CALGARY WEATHER

Calgary Annexation: City's controversial plan to reshape the deep southwest

Calgary moves to annex 170 hectares in the southwest for 3,400 homes.

[CALGARY, AB] — Calgary's deep southwest is back in the crosshairs. The city is moving to absorb nearly 170 hectares of Foothills County land — a stretch of rolling terrain near the Sirocco Golf Club — and if you live anywhere south of Glenmore, this one's worth paying attention to.

The Second Attempt at Sirocco Country

This isn't a new idea. Calgary tried this before in 2023, then quietly shelved it. On July 29, 2025, Council voted 8-6 to revive the annexation process for approximately 415 acres from Foothills County — a razor-thin margin for a decision that could reshape the southwest edge of the city for a generation. The motion came from Councillor Dan McLean (Ward 13), and Foothills County has already signaled it's open to talking. But "open to talking" and "done deal" are different countries. Provincial approval is still required, and the full negotiation-to-approval clock could run two years from here.

3,400 Homes. Two Years. One Tight Vote.

The pitch from City Hall is straightforward: Calgary is growing fast, land supply is the lever, and this parcel is projected to hold up to 3,400 homes across a mix of housing types. The Municipal Development Plan and the Developed Areas Guidebook provide the policy spine — annexation is how the city keeps ahead of demand instead of scrambling behind it. That logic also drove December 2025's much larger move: Council approved the annexation of roughly 4,600 hectares from Rocky View County to the north and east. Compared to that, 170 hectares in the southwest looks like a footnote. It isn't.

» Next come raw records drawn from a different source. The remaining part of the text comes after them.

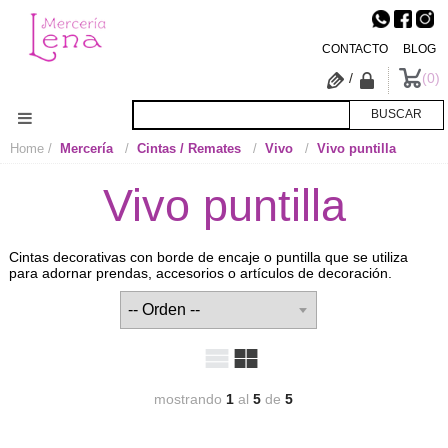
CONTACTO
BLOG
/
0
Home
Mercería
Cintas / Remates
Vivo
Vivo puntilla
Vivo puntilla
Cintas decorativas con borde de encaje o puntilla que se utiliza
para adornar prendas, accesorios o artículos de decoración.
mostrando
1
al
5
de
5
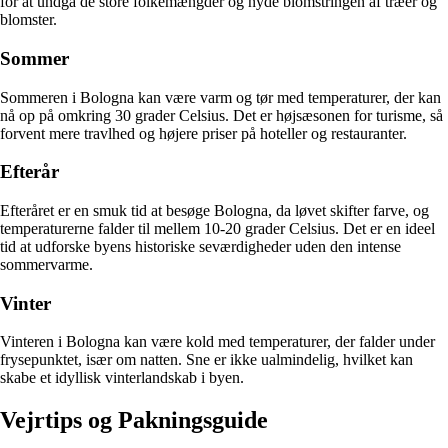
for at undgå de store folkemængder og nyde blomstringen af træer og
blomster.
Sommer
Sommeren i Bologna kan være varm og tør med temperaturer, der kan
nå op på omkring 30 grader Celsius. Det er højsæsonen for turisme, så
forvent mere travlhed og højere priser på hoteller og restauranter.
Efterår
Efteråret er en smuk tid at besøge Bologna, da løvet skifter farve, og
temperaturerne falder til mellem 10-20 grader Celsius. Det er en ideel
tid at udforske byens historiske seværdigheder uden den intense
sommervarme.
Vinter
Vinteren i Bologna kan være kold med temperaturer, der falder under
frysepunktet, især om natten. Sne er ikke ualmindelig, hvilket kan
skabe et idyllisk vinterlandskab i byen.
Vejrtips og Pakningsguide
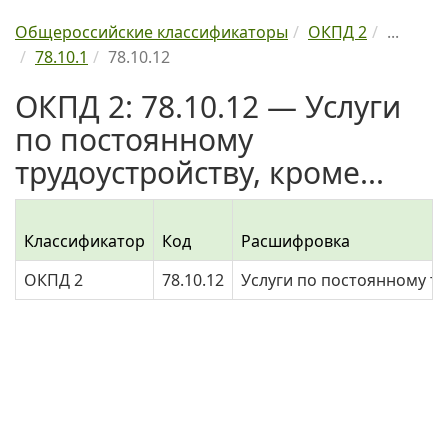
Общероссийские классификаторы
ОКПД 2
...
78.10.1
78.10.12
ОКПД 2: 78.10.12 — Услуги
по постоянному
трудоустройству, кроме...
Классификатор
Код
Расшифровка
ОКПД 2
78.10.12
Услуги по постоянному тр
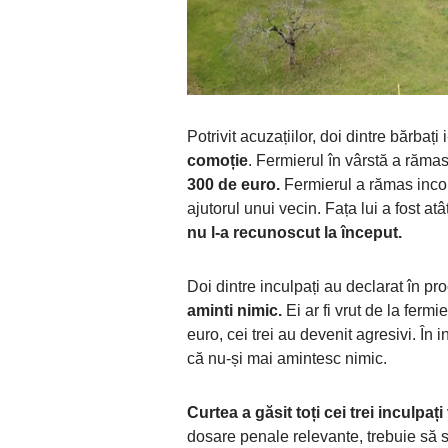
Potrivit acuzațiilor, doi dintre bărbați
comoție
. Fermierul în vârstă a rămas
300 de euro.
Fermierul a rămas incon
ajutorul unui vecin. Fața lui a fost at
nu l-a recunoscut la început.
Doi dintre inculpați au declarat în p
aminti nimic.
Ei ar fi vrut de la ferm
euro, cei trei au devenit agresivi. În in
că nu-și mai amintesc nimic.
Curtea a găsit toți cei trei inculpați
dosare penale relevante, trebuie să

The southwest has a distinct character — established, affluent, infrastructure-mature. Residents out there aren't opposed to growth in principle, but they've watched enough development promises morph into traffic nightmares and half-finished amenities to be skeptical of how neatly the "road upgrades" and "housing diversity" talking points actually land on the ground. The 8-6 vote suggests Council isn't uniformly convinced either.

The $750K Nobody Wanted to Talk About

Here's where it gets instructive. During December 2025 budget deliberations, someone moved to cut the $750,000 in one-time operating funding earmarked specifically for this Foothills Annexation. That amendment failed — the money stayed in. But the fact that the move was made at all is a tell. There is a faction at the council table that isn't sold, and they took a budget shot at the process before it gained momentum. That shot missed, but it won't be the last one.

The stakes here aren't abstract. The city is betting that securing land now — before the provincial process grinds through its two-year review — keeps Calgary competitive on housing supply and price. Critics would argue that annexing greenfield land on the urban fringe accelerates sprawl, stretches infrastructure budgets thin, and papers over the harder work of densifying what's already inside city limits.

Who Wins, Who Watches the Clock

Landowners and developers adjacent to the Sirocco area are already doing math. The moment annexation is formalized, the value calculus on those parcels shifts hard. For current southwest residents, the more immediate question is sequencing: Will the roads and services come before the rooftops, or will 3,400 new homes arrive while everyone queues on 37th Street SW waiting for infrastructure that's perpetually "coming soon"?

Council holds the authority. The province holds the pen. And somewhere between a $750,000 budget skirmish and a two-year provincial review, Calgary's deep southwest quietly becomes the city's next frontier — whether the neighbourhood wants the title or not.